I decided that I would add a motion sensor to the pendant. I bought some SW-18010P high-sensitivity vibration sensors, which are mechanical devices, and I added one to the device and created code that would turn the display off a certain time after the last movement was detected. That is when I discovered that disabling the HV wasn't working. By this time, I had soldered everything together into its final configuration, so my debugging options were limited. I uploaded the code to a DIP ATTINY84A I had and checked that the appropriate pin was being set correctly using an LED. It was, so the problem lay with the hardware. When I checked some continuity between the HV enable pin and a few other points on the board and discovered that the resistance between the pin and ground was only 100 Ohms - in other words it was being stongly pulled to ground and the ATTINY couldn't raise it to VCC. I have no idea why it is pulled to ground, and I can't fix it anyway, so I changed the code to just blank the display. This is not as ideal as actually switching the HV off altogether, but it will conserve energy.

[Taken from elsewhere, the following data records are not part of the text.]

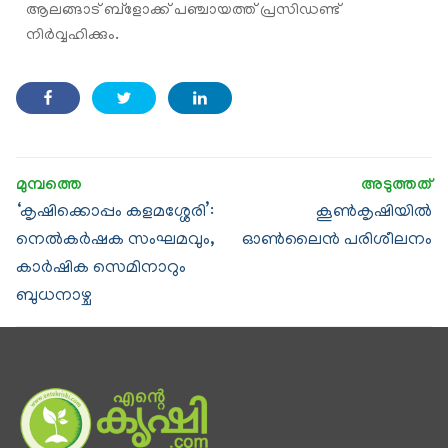
ആലങ്ങാട് ബ്ളോക്ക് പഞ്ചായത്ത് പ്രസിഡണ്ട്
നിര്‍വ്വഹിക്കും.
‘കൃഷിക്കൊപ്പം കളമശ്ശേരി’:
കൂണ്‍കൃഷിയിൽ
നെല്‍കര്‍ഷക സംഘമവും,
ഓണ്‍ലൈന്‍ പരിശീലനം
കാര്‍ഷിക സെമിനാറും
ബുധനാഴ്ച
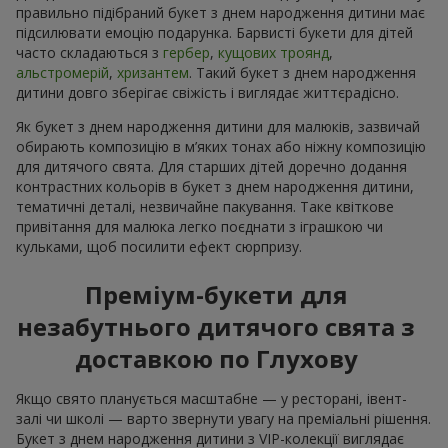
правильно підібраний букет з днем народження дитини має
підсилювати емоцію подарунка. Барвисті букети для дітей
часто складаються з
гербер
,
кущових троянд
,
альстромерій
,
хризантем
. Такий букет з днем народження
дитини довго зберігає свіжість і виглядає життєрадісно.
Як букет з днем народження дитини для малюків, зазвичай
обирають композицію в м’яких тонах або ніжну композицію
для дитячого свята. Для старших дітей доречно додання
контрастних кольорів в букет з днем народження дитини,
тематичні деталі, незвичайне пакування. Таке квіткове
привітання для малюка легко поєднати з іграшкою чи
кульками, щоб посилити ефект сюрпризу.
Преміум-букети для
незабутнього дитячого свята з
доставкою по Глухову
Якщо свято планується масштабне — у ресторані, івент-
залі чи школі — варто звернути увагу на преміальні рішення.
Букет з днем народження дитини з VIP-колекції виглядає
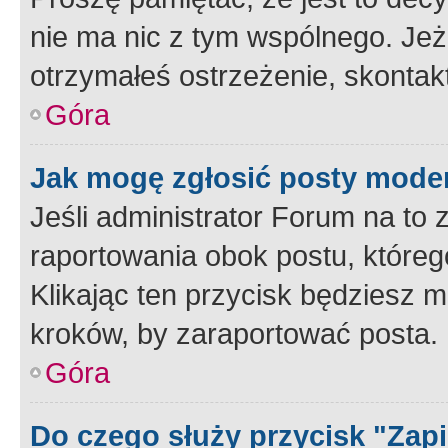
nie ma nic z tym wspólnego. Jeże
otrzymałeś ostrzeżenie, skontakt
Góra
Jak mogę zgłosić posty mode
Jeśli administrator Forum na to 
raportowania obok postu, któreg
Klikając ten przycisk będziesz m
kroków, by zaraportować posta.
Góra
Do czego służy przycisk "Zap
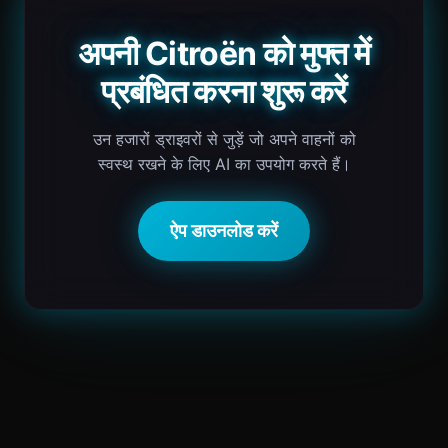
अपनी Citroën को मुफ्त में
प्रबंधित करना शुरू करें
उन हजारों ड्राइवरों से जुड़ें जो अपने वाहनों को
स्वस्थ रखने के लिए AI का उपयोग करते हैं।
ऐप डाउनलोड करें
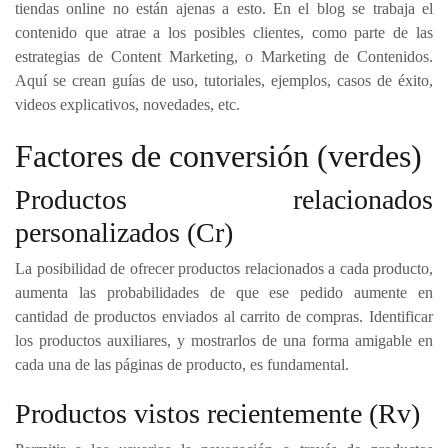
tiendas online no están ajenas a esto. En el blog se trabaja el
contenido que atrae a los posibles clientes, como parte de las
estrategias de Content Marketing, o Marketing de Contenidos.
Aquí se crean guías de uso, tutoriales, ejemplos, casos de éxito,
videos explicativos, novedades, etc.
Factores de conversión (verdes)
Productos relacionados
personalizados (Cr)
La posibilidad de ofrecer productos relacionados a cada producto,
aumenta las probabilidades de que ese pedido aumente en
cantidad de productos enviados al carrito de compras. Identificar
los productos auxiliares, y mostrarlos de una forma amigable en
cada una de las páginas de producto, es fundamental.
Productos vistos recientemente (Rv)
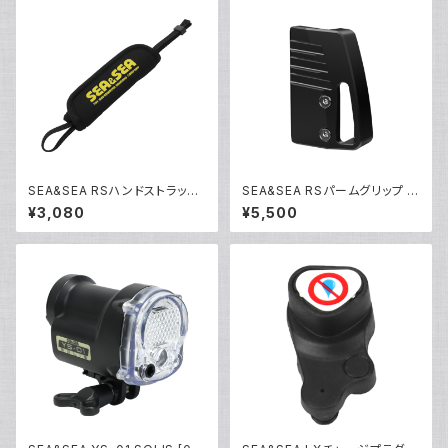
SEA&SEA RSハンドストラップ
SEA&SEA RSパームグリップ [2
[22533]
2530]
¥3,080
¥5,500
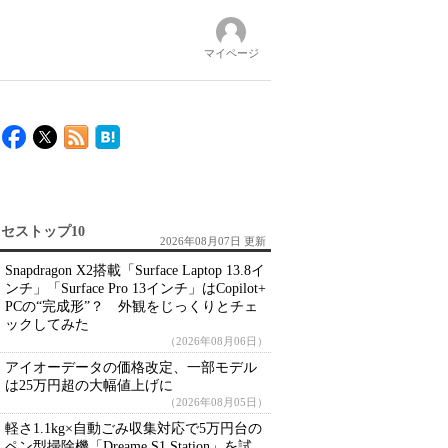
マイページ
セストップ10
2026年08月07日 更新
Snapdragon X2搭載「Surface Laptop 13.8イ
ンチ」「Surface Pro 13インチ」はCopilot+
PCの“完成形”？ 外観をじっくりとチェ
ックしてみた
（2026年08月06日）
アイオーデータの価格改定、一部モデル
は25万円超の大幅値上げに
（2026年08月05日）
軽さ1.1kg×自動ごみ収集対応で5万円台の
ペン型掃除機「Dreame S1 Station」を試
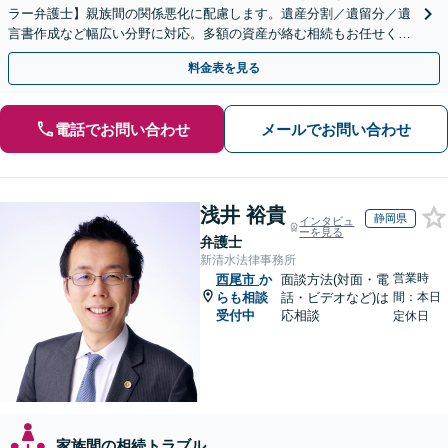
ラー弁護士】親族間の関係悪化に配慮します。遺産分割／遺留分／遺
言書作成など幅広い分野に対応。多額の資産が絡む相続もお任せくだ
さい。【夜間・休日の相談可能】【駐車場完備】
料金表を見る
電話でお問い合わせ
メールでお問い合わせ
浅井 裕貴
静岡県
インタビュ
ーを見る
弁護士
新清水法律事務所
営業時
西尾市
か
面談方法(対面・電
らも相談
話・ビデオなど)は
間：本日
受付中
応相談
定休日
家族間の相続トラブル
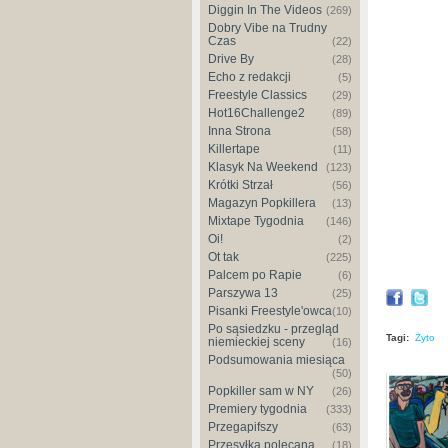
Diggin In The Videos
(269)
Dobry Vibe na Trudny
Czas
(22)
Drive By
(28)
Echo z redakcji
(5)
Freestyle Classics
(29)
Hot16Challenge2
(89)
Inna Strona
(58)
Killertape
(11)
Klasyk Na Weekend
(123)
Krótki Strzał
(56)
Magazyn Popkillera
(13)
Mixtape Tygodnia
(146)
Oi!
(2)
Ot tak
(225)
Palcem po Rapie
(6)
Parszywa 13
(25)
Pisanki Freestyle'owca
(10)
Po sąsiedzku - przegląd
Tagi:
Żyto
niemieckiej sceny
(16)
Podsumowania miesiąca
(50)
Popkiller sam w NY
(26)
Premiery tygodnia
(333)
Przegapifszy
(63)
Przesyłka polecana
(18)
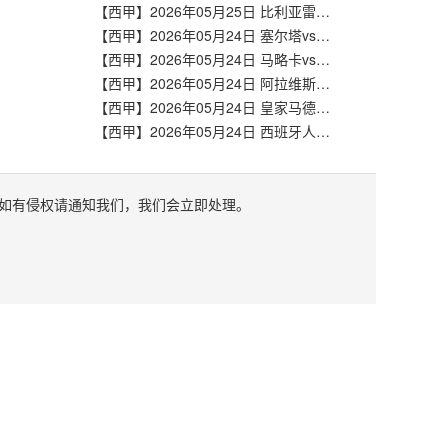
【西甲】2026年05月25日 比利亚雷亚尔vs马德里竞技 全场录像在线回放
【西甲】2026年05月24日 塞尔塔vs塞维利亚 全场录像在线回放
【西甲】2026年05月24日 马略卡vs皇家奥维耶多 全场录像在线回放
【西甲】2026年05月24日 阿拉维斯vs巴列卡诺 全场录像在线回放
【西甲】2026年05月24日 皇家马德里vs毕尔巴鄂竞技 全场录像在线回放
【西甲】2026年05月24日 西班牙人vs皇家社会 全场录像在线回放
如有侵权请通知我们，我们会立即处理。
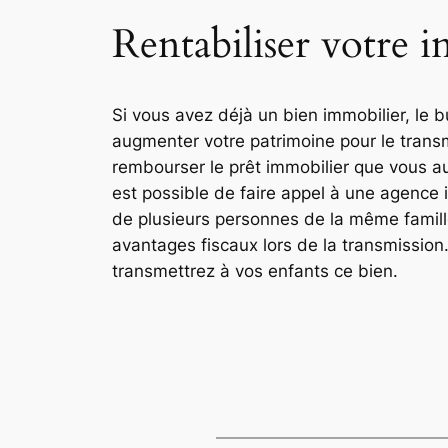
Rentabiliser votre i
Si vous avez déjà un bien immobilier, le 
augmenter votre patrimoine pour le transm
rembourser le prêt immobilier que vous a
est possible de faire appel à une agence
de plusieurs personnes de la même famille 
avantages fiscaux lors de la transmission. 
transmettrez à vos enfants ce bien.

I also discovered that the vibration switch is not that sensitive and it needs quite a tap to trigger it. Gradual movements don't close the switch. However, this gave me the idea of adding controls using a sequence of taps to move between modes, like turning it on, turning it off, turning it on permanently, turning it on with a delay etc. However, I'm not altogether sure I want the vibration switch on there anyway - it is quite large (it is the black cylinder in the photograph below).
If I was starting again, I would add an accelerometer to the main board, but that would mean I would also have to go to four layers, which I would definitely do.